Pork producer Ranald MacFarlane in Central Bedeque, east of Summerside, doesn't like what he sees.
"This happens every year. Every year. The problem is not going to go away," said MacFarlane. "There are a few farmers doing a good job on conservation, but there are a lot that aren't. And myself included, there are things that are going to have to change."
P.E.I.'s light, sandy soil is naturally prone to erosion, and commercial potato production hinges on use of late-season varieties. That leaves little time for farmers to plant cover crops in the fall. Crops planted in the fall put down roots that hold the soil in place, growing crops or stubble left on the field can also help catch snow to cover the field.
The weather last fall made the problem worse this year.
"We had a lot of challenges this fall because you had the wettest September on record in 2012 and that pushes everything back," said John Jamieson, executive director of the Federation of Agriculture.

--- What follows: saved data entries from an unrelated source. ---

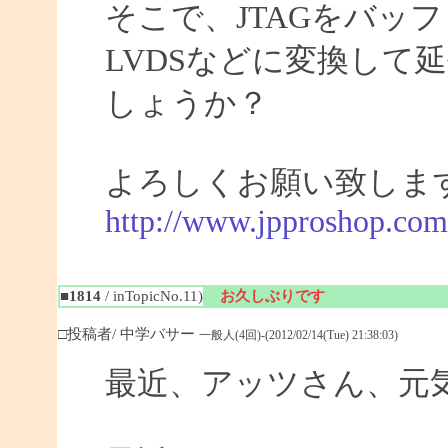
そこで、JTAGをバッ
LVDSなどに変換して
しょうか？
よろしくお願い致しま
http://www.jpproshop.com
■1814
/ inTopicNo.11)
お久しぶりです
□投稿者/ 中学バサー
一般人(4回)-(2012/02/14(Tue) 21:38:03)
最近、アッツさん、元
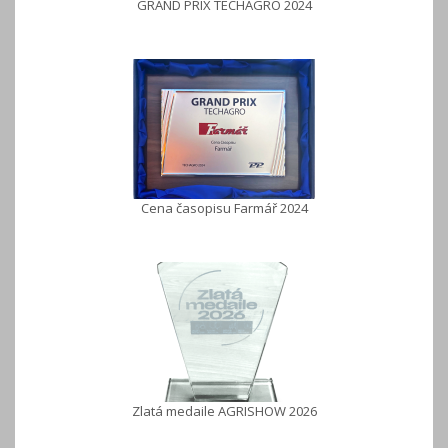
GRAND PRIX TECHAGRO 2024
Cena časopisu Farmář 2024
Zlatá medaile AGRISHOW 2026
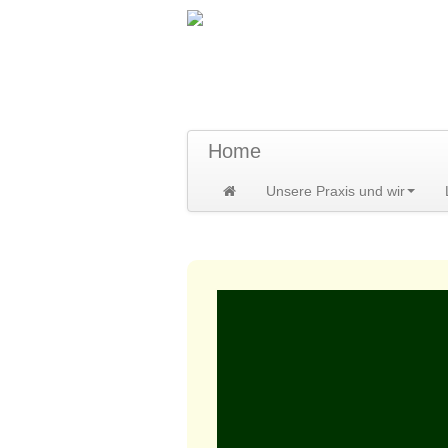
TraumzeitPraxis 
Susann und Hendrik Heidler
Home
Unsere Praxis und wir
Home
>
Leistungen
>
Heilpflanzenver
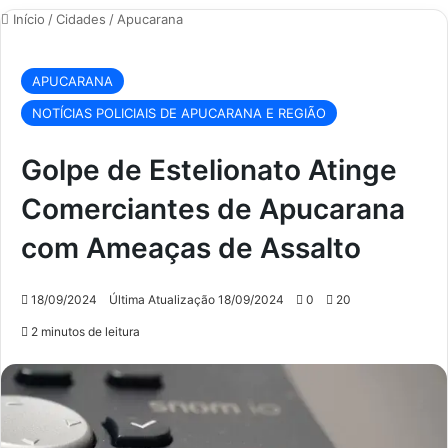
Início
/
Cidades
/
Apucarana
APUCARANA
NOTÍCIAS POLICIAIS DE APUCARANA E REGIÃO
Golpe de Estelionato Atinge
Comerciantes de Apucarana
com Ameaças de Assalto
18/09/2024
Última Atualização 18/09/2024
0
20
2 minutos de leitura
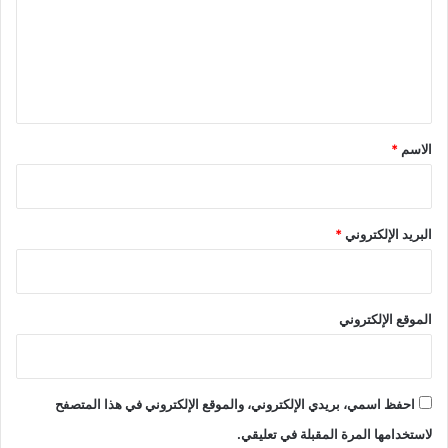
ع
ل
ي
ق
*
الاسم
*
البريد الإلكتروني
*
الموقع الإلكتروني
احفظ اسمي، بريدي الإلكتروني، والموقع الإلكتروني في هذا المتصفح
لاستخدامها المرة المقبلة في تعليقي.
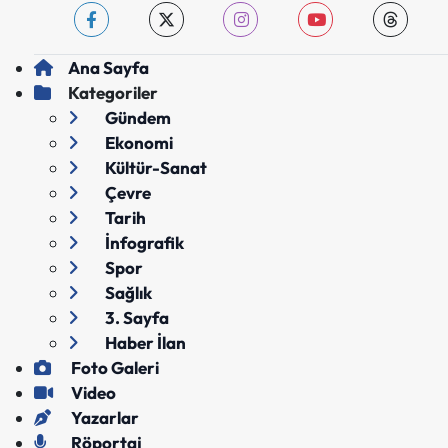
Ana Sayfa
Kategoriler
Gündem
Ekonomi
Kültür-Sanat
Çevre
Tarih
İnfografik
Spor
Sağlık
3. Sayfa
Haber İlan
Foto Galeri
Video
Yazarlar
Röportaj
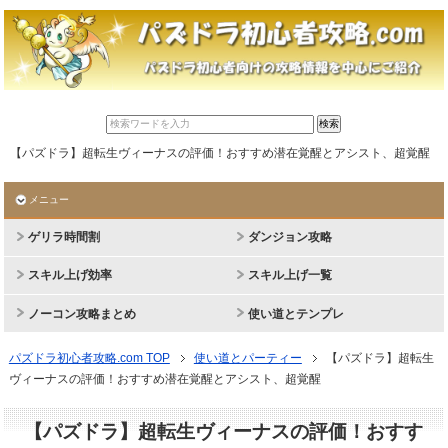
【パズドラ】超転生ヴィーナスの評価！おすすめ潜在覚醒とアシスト、超覚醒
メニュー
ゲリラ時間割
ダンジョン攻略
スキル上げ効率
スキル上げ一覧
ノーコン攻略まとめ
使い道とテンプレ
パズドラ初心者攻略.com TOP
使い道とパーティー
【パズドラ】超転生
ヴィーナスの評価！おすすめ潜在覚醒とアシスト、超覚醒
【パズドラ】超転生ヴィーナスの評価！おすす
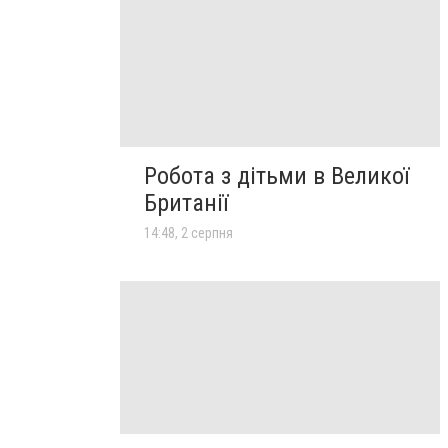
Робота з дітьми в Великої
Британії
14:48, 2 серпня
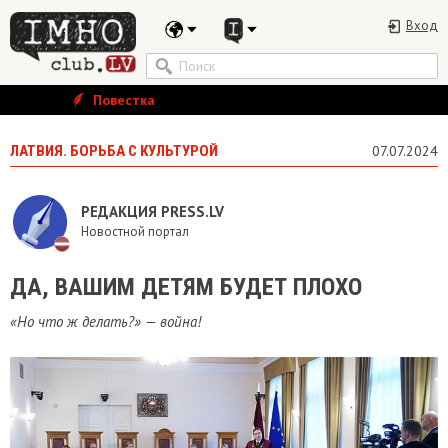
Вход
Повестка
ЛАТВИЯ. БОРЬБА С КУЛЬТУРОЙ
07.07.2024
РЕДАКЦИЯ PRESS.LV
Новостной портал
ДА, ВАШИМ ДЕТЯМ БУДЕТ ПЛОХО
«Но что ж делать?» — война!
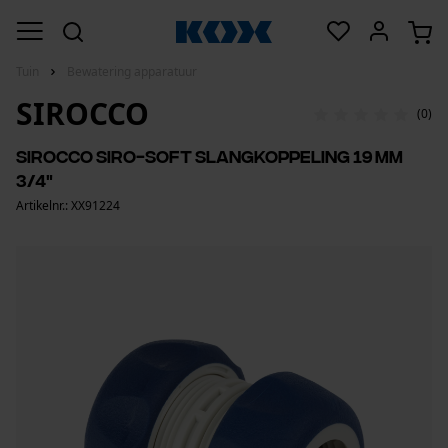
Tuin
Bewatering apparatuur
SIROCCO
(0)
Sirocco Siro-soft slangkoppeling 19 mm
3/4"
Artikelnr.: XX91224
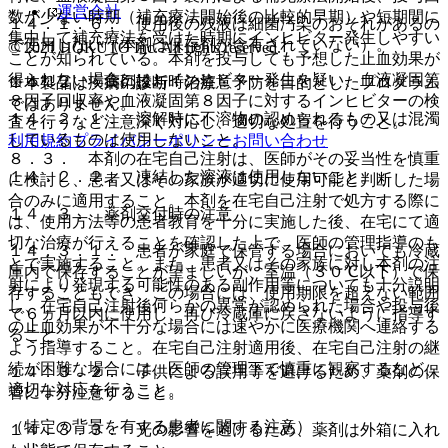
運営会社
数が少ない時期（補充療法開始後の比較的早期）や短期間に
１４．１．６． 使用後の残液は細菌汚染のおそれがあるの
集中して補充療法を受けた時期にインヒビター発生しやすい
で使用しない（本剤は保存剤が含有されていない）。
© 2021 HOKUTO Inc. All rights reserved.
ことが知られている。本剤を投与しても予想した止血効果が
得られない場合には、インヒビター発生を疑い、血液凝固第
１４．２． 薬剤投与時の注意
※本製品は疾病の診断・治療・予防を目的としたプログラム
８因子回収率や血液凝固第８因子に対するインヒビターの検
ではありません。
１４．２．１． 溶解時に不溶物の認められるもの又は混濁
査を行うなど注意深く対応し、適切な処置を行うこと。
しているものは使用しないこと。
利用規約
プライバシーポリシー
お問い合わせ
８．３． 本剤の在宅自己注射は、医師がその妥当性を慎重
１４．２．２． 凍結した溶液は使用しないこと。
に検討し、患者又はその家族が適切に使用可能と判断した場
合のみに適用すること。本剤を在宅自己注射で処方する際に
１４．３． 薬剤交付時の注意
は、使用方法等の患者教育を十分に実施した後、在宅にて適
切な治療が行えることを確認した上で、医師の管理指導のも
１４．３．１． 患者が家庭で保管する場合においても冷蔵
とで実施すること。また、患者又はその家族に対し本剤の注
庫内で保存することが望ましいが、室温（３０℃以下）で保
射により発現する可能性のある副作用等についても十分説明
存することもでき、この場合には、使用期限を超えない範囲
し、在宅自己注射後何らかの異常が認められた場合や投与後
で６ヵ月以内に使用し、再び冷蔵庫に戻さないように指導す
の止血効果が不十分な場合には速やかに医療機関へ連絡する
ること。
よう指導すること。在宅自己注射適用後、在宅自己注射の継
続が困難な場合には、医師の管理下で慎重に観察するなど、
１４．３．２． 子供による誤用等を避けるため、薬剤の保
適切な対応を行うこと。
管に十分注意すること。
（特定の背景を有する患者に関する注意）
１４．３．３． 光の影響を避けるため、薬剤は外箱に入れ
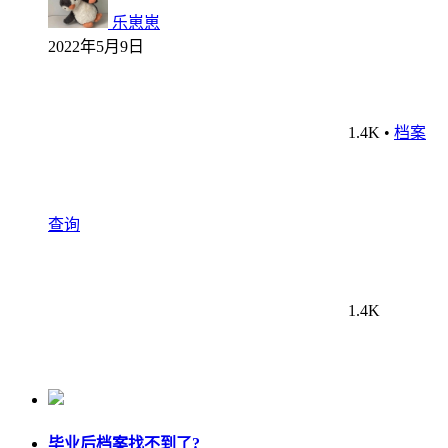
乐崽崽
2022年5月9日
1.4K
•
档案
查询
1.4K
毕业后档案找不到了?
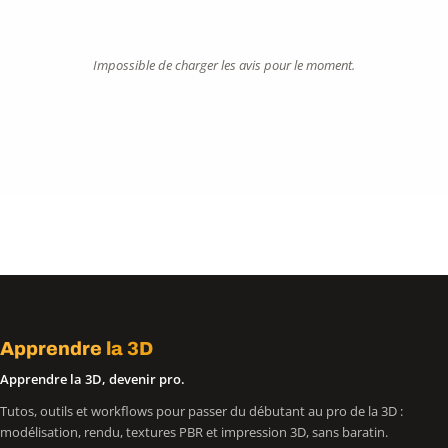
Impossible de charger les avis pour le moment.
Apprendre
la 3D
Apprendre la 3D, devenir pro.
Tutos, outils et workflows pour passer du débutant au pro de la 3D :
modélisation, rendu, textures PBR et impression 3D, sans baratin.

Snow drifts look more like sand dunes with their covering of soil blown off nearby fields. (CBC Photo)
"It closes that window on being able to get something on the crop."
Jamieson said more farmers are practising soil conservation. Fall plowing, which contributes to erosion, is less prevalent. MacFarlane said the practice should be banned.
"We're losing our top soil," he said. "It's like the Newfoundland cod stocks. Some day we'll have a bunch of sad, unemployed people when the resource is gone and they're going to say, 'How did you let this happen?'''
Jamieson said the Federation of Agriculture is talking to the province about expanding soil conservation programs.